Ein rund 50-köpfiges Team ist heute gemeinsam mit den Fachabteilungen für die länderspezifischen Strategien, das Controlling, den Know-how-Transfer und die Planung von Eurobilla in neun CEE-Ländern verantwortlich, darunter Bulgarien, Italien, Kroatien, Polen, Rumänien, Russland, die Slowakei, Tschechien und die Ukraine. In den vergangenen Jahren hat das Team die Marke Billa im Supermarktsegment zahlreicher Länder zur Nummer 1 gemacht – beispielsweise in der Slowakei, in Rumänien oder Bulgarien. Ende 2007 beschäftigte die Rewe Group Austria in Zentral- und Osteuropa rund 26.000 Mitarbeiter in mehr als 800 Märkten. Dem Human Resource Management kam bei dieser Entwicklung eine besondere Rolle zu.

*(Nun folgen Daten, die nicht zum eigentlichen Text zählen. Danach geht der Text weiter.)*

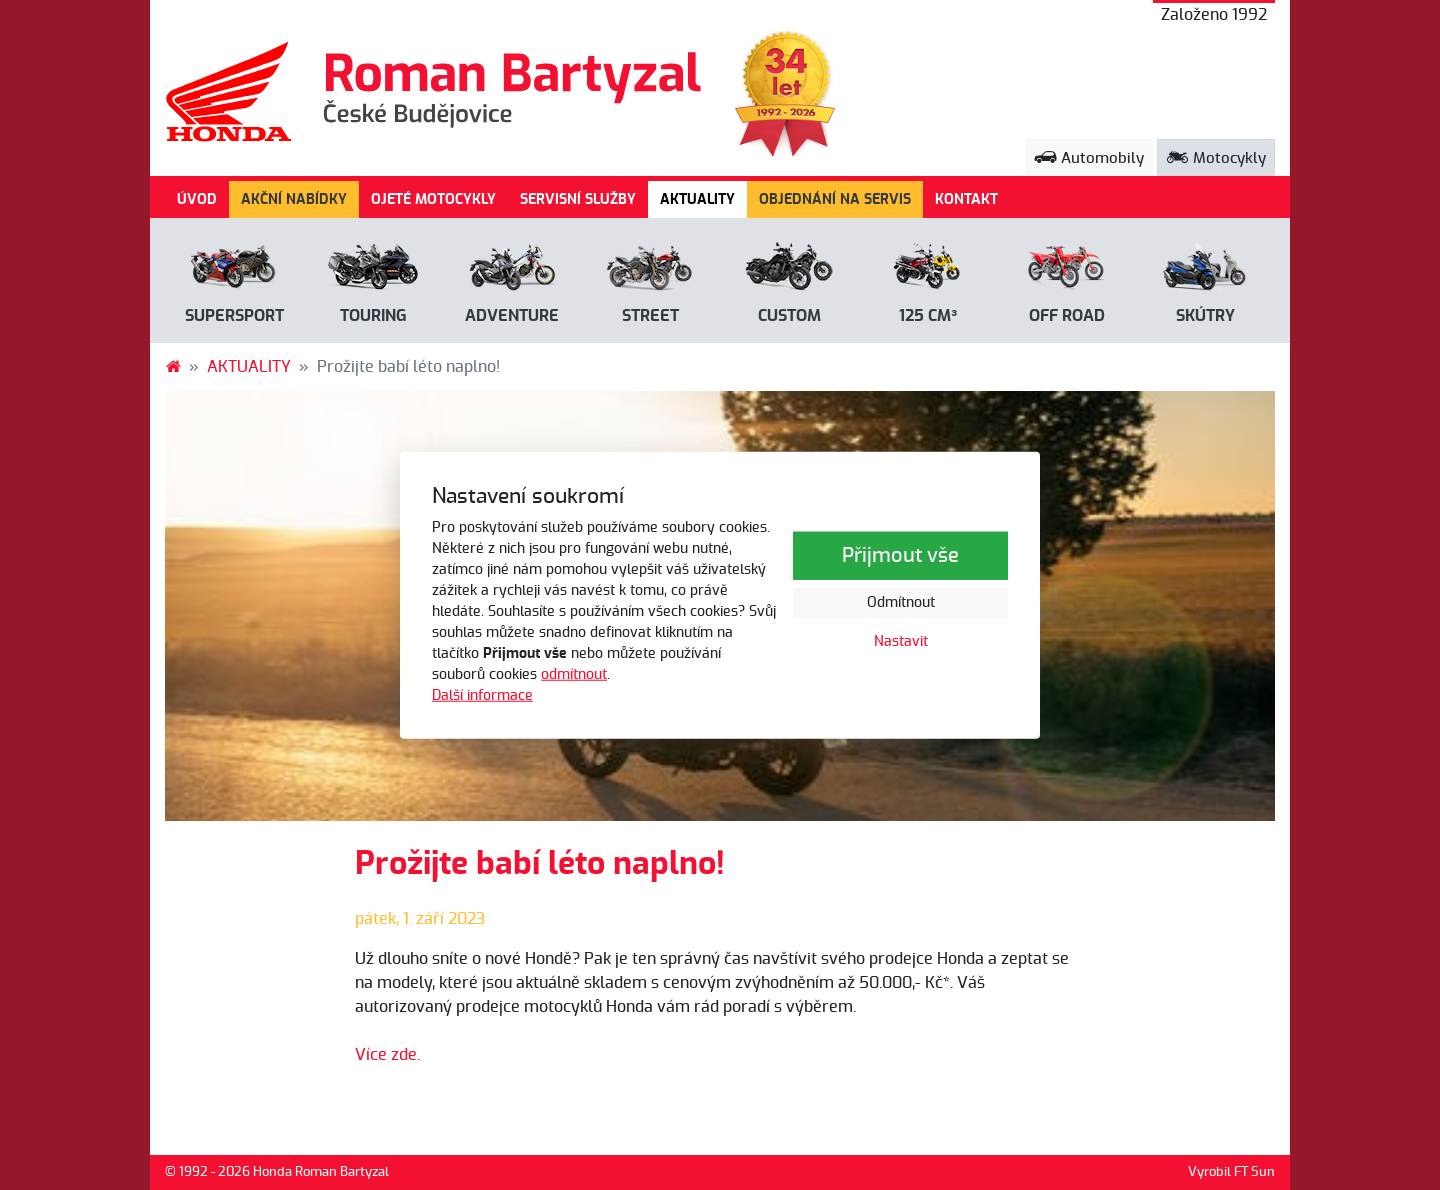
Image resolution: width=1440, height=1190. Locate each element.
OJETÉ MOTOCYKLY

Personalstrategie für Zentral- und Osteuropa

Für das Personalmanagement in Zentral- und Osteuropa zeichnen im Eurobilla-Team zwei Personalisten verantwortlich. Ihnen unterstehen die Personalabteilungen der Länder in fachlicher Hinsicht, während die disziplinarische Verantwortung für die Mitarbeiter zur Gänze bei den meist aus drei Mitgliedern bestehenden Geschäftsführungen der Auslandsniederlassungen liegt.

Gemeinsamkeiten erkennen

Um eine Eurobilla-Personalstrategie für den CEE-Raum zu entwickeln, waren drei Schritte notwendig: Im ersten Schritt ermittelte das Personalmanagement von Eurobilla mögliche Gemeinsamkeiten der Personalarbeit in den verschiedenen Regionen Zentral- und Osteuropas. Denn so unterschiedlich die Länder auch sein mögen, gibt es dennoch gemeinsame Trends, die in fast allen Auslandsniederlassungen spürbar sind.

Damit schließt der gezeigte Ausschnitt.